# ADA Aqua Soil II- How much needed for 29 gal tank



## jlui83 (Apr 22, 2006)

I'm thinking of rescaping and using Aqua soil II.
How much of it do I need for a 29 gal tank. The tank is going to be mainly moss. I need the aqua soil for lowering PH purpose.


----------



## John N. (Dec 11, 2005)

1 9L bag gives you about a 3/4 inch layer in a 29 gallon. If you're just going for mosses then 1 bag will be fine. 

-John N.


----------



## jlui83 (Apr 22, 2006)

Thanks John.


----------



## hoppycalif (Apr 7, 2005)

I don't see using ADA Aquasoil just to lower the pH. If you plan on using only mosses there won't be enough plant growth to keep up with the ammonia leaching from the Aquasoil, so you will need to change water a lot to control it for a few weeks. By the time the leaching is diminished the effect on pH will also be diminished. Why are you trying to lower the pH?


----------



## jlui83 (Apr 22, 2006)

CRS Shrimp.
I may just save money on the ADA soil and just use peat to lower the PH. or RO/DI Water.


----------



## John N. (Dec 11, 2005)

I used 1 bag of aquasoil for my CRS tank for the purposes of lowering pH, and it has worked well for me.

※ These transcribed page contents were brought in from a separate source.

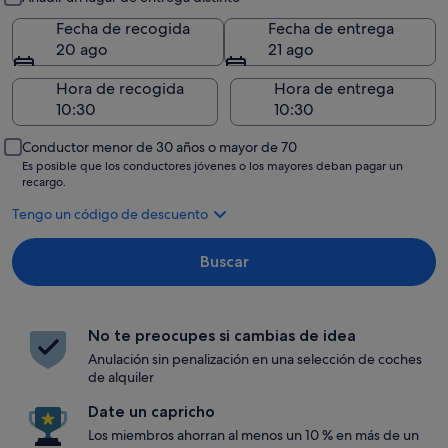
Fecha de recogida
Fecha de entrega
20 ago
21 ago
Hora de recogida
Hora de entrega
Conductor menor de 30 años o mayor de 70
Es posible que los conductores jóvenes o los mayores deban pagar un
recargo.
Tengo un código de descuento
Buscar
No te preocupes si cambias de idea
Anulación sin penalización en una selección de coches
de alquiler
Date un capricho
Los miembros ahorran al menos un 10 % en más de un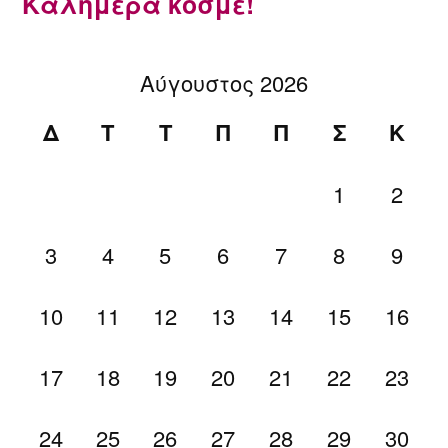
Καλημέρα κόσμε!
Αύγουστος 2026
Δ
Τ
Τ
Π
Π
Σ
Κ
1
2
3
4
5
6
7
8
9
10
11
12
13
14
15
16
17
18
19
20
21
22
23
24
25
26
27
28
29
30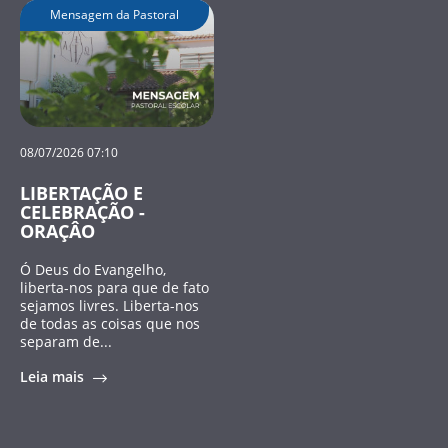
Mensagem da Pastoral
08/07/2026 07:10
LIBERTAÇÃO E
CELEBRAÇÃO -
ORAÇÂO
Ó Deus do Evangelho,
liberta-nos para que de fato
sejamos livres. Liberta-nos
de todas as coisas que nos
separam de...
Leia mais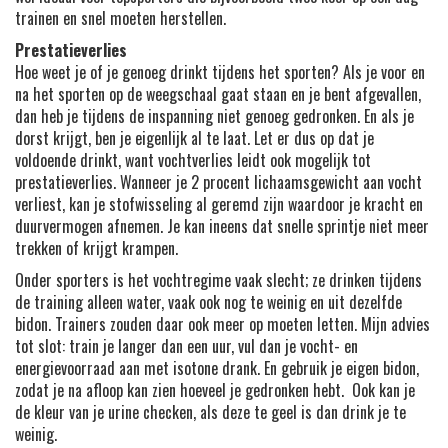
trainen en snel moeten herstellen.
Prestatieverlies
Hoe weet je of je genoeg drinkt tijdens het sporten? Als je voor en
na het sporten op de weegschaal gaat staan en je bent afgevallen,
dan heb je tijdens de inspanning niet genoeg gedronken. En als je
dorst krijgt, ben je eigenlijk al te laat. Let er dus op dat je
voldoende drinkt, want vochtverlies leidt ook mogelijk tot
prestatieverlies. Wanneer je 2 procent lichaamsgewicht aan vocht
verliest, kan je stofwisseling al geremd zijn waardoor je kracht en
duurvermogen afnemen. Je kan ineens dat snelle sprintje niet meer
trekken of krijgt krampen.
Onder sporters is het vochtregime vaak slecht; ze drinken tijdens
de training alleen water, vaak ook nog te weinig en uit dezelfde
bidon. Trainers zouden daar ook meer op moeten letten. Mijn advies
tot slot: train je langer dan een uur, vul dan je vocht- en
energievoorraad aan met isotone drank. En gebruik je eigen bidon,
zodat je na afloop kan zien hoeveel je gedronken hebt. Ook kan je
de kleur van je urine checken, als deze te geel is dan drink je te
weinig.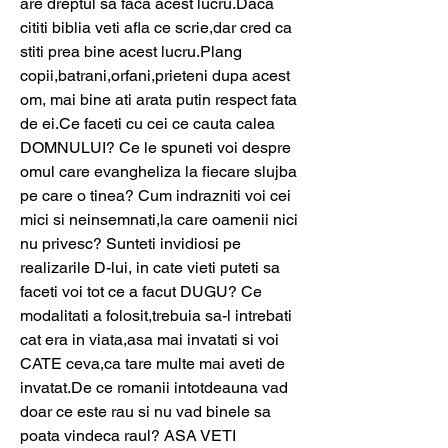
are dreptul sa faca acest lucru.Daca 
cititi biblia veti afla ce scrie,dar cred ca 
stiti prea bine acest lucru.Plang 
copii,batrani,orfani,prieteni dupa acest 
om, mai bine ati arata putin respect fata 
de ei.Ce faceti cu cei ce cauta calea 
DOMNULUI? Ce le spuneti voi despre 
omul care evangheliza la fiecare slujba 
pe care o tinea? Cum indrazniti voi cei 
mici si neinsemnati,la care oamenii nici 
nu privesc? Sunteti invidiosi pe 
realizarile D-lui, in cate vieti puteti sa 
faceti voi tot ce a facut DUGU? Ce 
modalitati a folosit,trebuia sa-l intrebati 
cat era in viata,asa mai invatati si voi 
CATE ceva,ca tare multe mai aveti de 
invatat.De ce romanii intotdeauna vad 
doar ce este rau si nu vad binele sa 
poata vindeca raul? ASA VETI 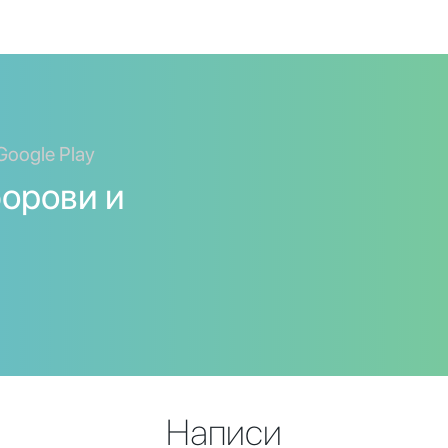
Google Play
борови и
Написи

The ammonia leaching stopped after about a month of constant waterchanges. The lowering pH properties has lasted well about a year. I just recently put in a new bag to start the system over again. 

-John N.


----------



## thefishmanlives (Feb 15, 2008)

you could have had the same effect using peat. using aquasoil for the sole purpose of lowering your ph is an utter waste. Use regular gravel and peat. Its not like aquasoil is so cheap that its not a big deal, why spend the cash on "aquasoil" when your not using it to grow plants?


----------